(Dataset records)
<<<<

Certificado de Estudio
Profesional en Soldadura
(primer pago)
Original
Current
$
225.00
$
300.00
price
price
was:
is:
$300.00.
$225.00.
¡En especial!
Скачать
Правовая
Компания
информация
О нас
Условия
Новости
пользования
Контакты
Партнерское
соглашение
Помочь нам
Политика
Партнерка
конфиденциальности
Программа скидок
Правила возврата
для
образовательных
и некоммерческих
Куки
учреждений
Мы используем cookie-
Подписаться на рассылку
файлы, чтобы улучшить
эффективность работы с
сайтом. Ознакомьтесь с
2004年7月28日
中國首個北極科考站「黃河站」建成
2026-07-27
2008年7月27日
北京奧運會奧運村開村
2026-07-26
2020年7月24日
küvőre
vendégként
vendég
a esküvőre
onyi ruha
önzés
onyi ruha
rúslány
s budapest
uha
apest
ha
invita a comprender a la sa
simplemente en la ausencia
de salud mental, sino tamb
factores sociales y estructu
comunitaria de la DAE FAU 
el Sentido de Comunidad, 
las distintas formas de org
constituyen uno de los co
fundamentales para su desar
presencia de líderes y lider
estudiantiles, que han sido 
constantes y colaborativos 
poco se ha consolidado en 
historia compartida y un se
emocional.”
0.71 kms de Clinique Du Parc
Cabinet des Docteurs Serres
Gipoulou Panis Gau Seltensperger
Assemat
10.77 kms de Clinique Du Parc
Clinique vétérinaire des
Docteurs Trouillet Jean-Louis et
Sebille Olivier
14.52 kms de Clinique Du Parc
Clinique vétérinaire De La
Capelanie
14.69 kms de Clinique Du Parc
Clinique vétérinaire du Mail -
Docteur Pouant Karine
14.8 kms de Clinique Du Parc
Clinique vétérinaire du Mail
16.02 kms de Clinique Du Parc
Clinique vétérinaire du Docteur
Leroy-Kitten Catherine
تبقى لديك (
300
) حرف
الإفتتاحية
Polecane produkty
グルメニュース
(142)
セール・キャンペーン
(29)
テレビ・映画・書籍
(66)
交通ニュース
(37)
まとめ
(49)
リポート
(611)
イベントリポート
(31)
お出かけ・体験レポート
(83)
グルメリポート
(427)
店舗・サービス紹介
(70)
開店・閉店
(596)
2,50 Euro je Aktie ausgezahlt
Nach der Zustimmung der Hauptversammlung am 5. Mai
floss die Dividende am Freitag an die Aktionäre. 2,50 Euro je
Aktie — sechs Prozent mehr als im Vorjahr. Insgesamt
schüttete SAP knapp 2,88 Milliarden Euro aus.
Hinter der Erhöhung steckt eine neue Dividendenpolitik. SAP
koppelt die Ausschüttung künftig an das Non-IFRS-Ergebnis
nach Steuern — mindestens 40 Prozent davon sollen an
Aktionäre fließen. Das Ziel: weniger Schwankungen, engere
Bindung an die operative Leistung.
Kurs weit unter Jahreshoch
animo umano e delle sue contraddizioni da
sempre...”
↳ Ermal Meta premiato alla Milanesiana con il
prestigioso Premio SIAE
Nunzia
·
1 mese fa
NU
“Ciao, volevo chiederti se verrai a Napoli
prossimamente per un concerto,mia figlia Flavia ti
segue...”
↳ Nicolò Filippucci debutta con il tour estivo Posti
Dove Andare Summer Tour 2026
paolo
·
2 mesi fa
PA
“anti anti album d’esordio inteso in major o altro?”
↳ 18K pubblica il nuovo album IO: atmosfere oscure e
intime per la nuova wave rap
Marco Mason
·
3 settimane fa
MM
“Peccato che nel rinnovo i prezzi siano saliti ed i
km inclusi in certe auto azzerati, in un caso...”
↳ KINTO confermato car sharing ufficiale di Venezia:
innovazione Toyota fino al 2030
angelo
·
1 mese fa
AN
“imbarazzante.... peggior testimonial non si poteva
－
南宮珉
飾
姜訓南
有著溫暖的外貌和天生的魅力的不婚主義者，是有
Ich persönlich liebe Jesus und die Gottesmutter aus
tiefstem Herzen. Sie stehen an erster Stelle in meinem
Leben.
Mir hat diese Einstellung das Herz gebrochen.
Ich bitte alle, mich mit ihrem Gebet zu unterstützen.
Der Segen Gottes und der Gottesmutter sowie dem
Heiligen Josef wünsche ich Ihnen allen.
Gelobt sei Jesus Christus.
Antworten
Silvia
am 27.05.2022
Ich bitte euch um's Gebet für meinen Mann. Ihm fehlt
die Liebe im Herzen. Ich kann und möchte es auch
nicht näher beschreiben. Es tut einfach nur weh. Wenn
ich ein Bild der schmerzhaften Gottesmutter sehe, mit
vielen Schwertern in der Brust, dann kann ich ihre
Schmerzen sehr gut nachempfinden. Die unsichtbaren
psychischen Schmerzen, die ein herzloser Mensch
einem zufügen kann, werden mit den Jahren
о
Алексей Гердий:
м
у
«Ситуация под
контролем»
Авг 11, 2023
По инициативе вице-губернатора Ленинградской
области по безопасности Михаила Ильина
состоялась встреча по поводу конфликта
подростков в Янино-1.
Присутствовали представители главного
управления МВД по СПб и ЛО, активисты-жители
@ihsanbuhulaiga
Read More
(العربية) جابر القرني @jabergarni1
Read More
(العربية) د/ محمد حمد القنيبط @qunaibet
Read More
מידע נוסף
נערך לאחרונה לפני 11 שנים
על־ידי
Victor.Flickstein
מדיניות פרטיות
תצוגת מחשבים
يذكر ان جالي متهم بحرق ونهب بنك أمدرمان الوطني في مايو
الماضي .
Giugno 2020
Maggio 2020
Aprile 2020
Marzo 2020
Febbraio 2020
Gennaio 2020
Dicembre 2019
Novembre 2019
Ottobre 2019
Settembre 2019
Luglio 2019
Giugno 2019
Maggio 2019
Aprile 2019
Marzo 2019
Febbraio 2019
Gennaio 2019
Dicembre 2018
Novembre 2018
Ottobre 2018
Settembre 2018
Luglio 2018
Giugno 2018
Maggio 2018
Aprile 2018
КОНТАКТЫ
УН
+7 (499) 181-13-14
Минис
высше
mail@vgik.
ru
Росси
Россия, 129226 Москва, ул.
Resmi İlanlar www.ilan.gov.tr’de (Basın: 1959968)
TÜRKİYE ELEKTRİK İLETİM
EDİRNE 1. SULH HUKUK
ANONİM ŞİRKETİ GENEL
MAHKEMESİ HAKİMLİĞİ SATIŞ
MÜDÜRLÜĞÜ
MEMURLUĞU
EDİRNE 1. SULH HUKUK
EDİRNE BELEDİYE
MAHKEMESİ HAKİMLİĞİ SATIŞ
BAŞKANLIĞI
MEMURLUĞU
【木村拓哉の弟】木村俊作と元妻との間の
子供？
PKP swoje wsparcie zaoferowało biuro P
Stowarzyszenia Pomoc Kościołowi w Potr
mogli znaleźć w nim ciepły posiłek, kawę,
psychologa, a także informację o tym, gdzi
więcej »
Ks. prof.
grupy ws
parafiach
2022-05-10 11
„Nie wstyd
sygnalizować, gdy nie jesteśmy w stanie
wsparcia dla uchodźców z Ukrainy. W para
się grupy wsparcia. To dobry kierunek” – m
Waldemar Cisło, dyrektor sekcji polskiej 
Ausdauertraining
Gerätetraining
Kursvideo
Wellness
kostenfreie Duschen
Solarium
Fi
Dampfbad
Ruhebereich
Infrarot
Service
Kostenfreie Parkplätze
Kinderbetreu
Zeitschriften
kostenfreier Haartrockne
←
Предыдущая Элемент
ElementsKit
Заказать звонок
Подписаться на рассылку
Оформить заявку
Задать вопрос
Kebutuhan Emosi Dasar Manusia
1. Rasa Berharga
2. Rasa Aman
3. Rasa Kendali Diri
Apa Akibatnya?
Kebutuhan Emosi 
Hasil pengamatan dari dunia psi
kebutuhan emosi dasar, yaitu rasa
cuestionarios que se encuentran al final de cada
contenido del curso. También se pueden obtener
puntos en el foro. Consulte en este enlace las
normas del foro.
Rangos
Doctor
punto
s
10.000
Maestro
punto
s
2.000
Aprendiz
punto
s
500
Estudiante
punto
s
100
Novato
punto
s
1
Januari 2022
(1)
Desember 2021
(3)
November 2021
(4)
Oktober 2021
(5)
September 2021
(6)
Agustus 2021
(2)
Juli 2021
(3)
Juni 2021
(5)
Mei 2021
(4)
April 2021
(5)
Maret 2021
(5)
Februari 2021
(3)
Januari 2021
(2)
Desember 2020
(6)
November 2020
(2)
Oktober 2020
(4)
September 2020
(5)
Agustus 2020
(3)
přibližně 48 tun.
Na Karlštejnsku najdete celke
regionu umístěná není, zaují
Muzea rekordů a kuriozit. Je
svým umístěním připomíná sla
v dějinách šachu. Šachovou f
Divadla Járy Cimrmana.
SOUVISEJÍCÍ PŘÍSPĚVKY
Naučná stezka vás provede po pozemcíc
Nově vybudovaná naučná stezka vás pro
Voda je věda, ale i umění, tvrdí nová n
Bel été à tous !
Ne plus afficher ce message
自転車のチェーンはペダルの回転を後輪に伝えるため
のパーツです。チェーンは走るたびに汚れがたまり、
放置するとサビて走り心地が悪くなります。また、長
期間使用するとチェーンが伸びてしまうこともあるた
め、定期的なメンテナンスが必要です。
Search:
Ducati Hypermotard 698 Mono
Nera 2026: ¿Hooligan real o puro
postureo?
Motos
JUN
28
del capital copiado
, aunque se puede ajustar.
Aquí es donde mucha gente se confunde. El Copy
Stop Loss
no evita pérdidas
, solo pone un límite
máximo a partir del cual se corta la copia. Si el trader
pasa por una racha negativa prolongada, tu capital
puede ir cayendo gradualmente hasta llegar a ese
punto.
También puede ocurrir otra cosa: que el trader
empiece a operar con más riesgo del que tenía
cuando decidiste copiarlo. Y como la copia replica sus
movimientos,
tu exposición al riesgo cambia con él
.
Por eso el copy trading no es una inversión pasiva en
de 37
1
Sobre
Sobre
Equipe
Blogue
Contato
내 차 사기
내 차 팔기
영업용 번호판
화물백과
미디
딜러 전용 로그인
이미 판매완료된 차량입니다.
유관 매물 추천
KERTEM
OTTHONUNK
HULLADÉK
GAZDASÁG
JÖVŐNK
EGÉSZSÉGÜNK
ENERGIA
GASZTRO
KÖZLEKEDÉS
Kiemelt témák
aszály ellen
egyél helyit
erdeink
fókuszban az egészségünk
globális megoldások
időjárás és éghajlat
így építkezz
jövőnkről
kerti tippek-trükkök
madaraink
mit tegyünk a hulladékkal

>>>>

[REQUIRED WORK]
Reproduce only those lines of the entries above that run from the line with "tu exposición al riesgo cambia con él" to the final line.

[ANSWER TO THIS PROBLEM]
tu exposición al riesgo cambia con él
.
Por eso el copy trading no es una inversión pasiva en
de 37
1
Sobre
Sobre
Equipe
Blogue
Contato
내 차 사기
내 차 팔기
영업용 번호판
화물백과
미디
딜러 전용 로그인
이미 판매완료된 차량입니다.
유관 매물 추천
KERTEM
OTTHONUNK
HULLADÉK
GAZDASÁG
JÖVŐNK
EGÉSZSÉGÜNK
ENERGIA
GASZTRO
KÖZLEKEDÉS
Kiemelt témák
aszály ellen
egyél helyit
erdeink
fókuszban az egészségünk
globális megoldások
időjárás és éghajlat
így építkezz
jövőnkről
kerti tippek-trükkök
madaraink
mit tegyünk a hulladékkal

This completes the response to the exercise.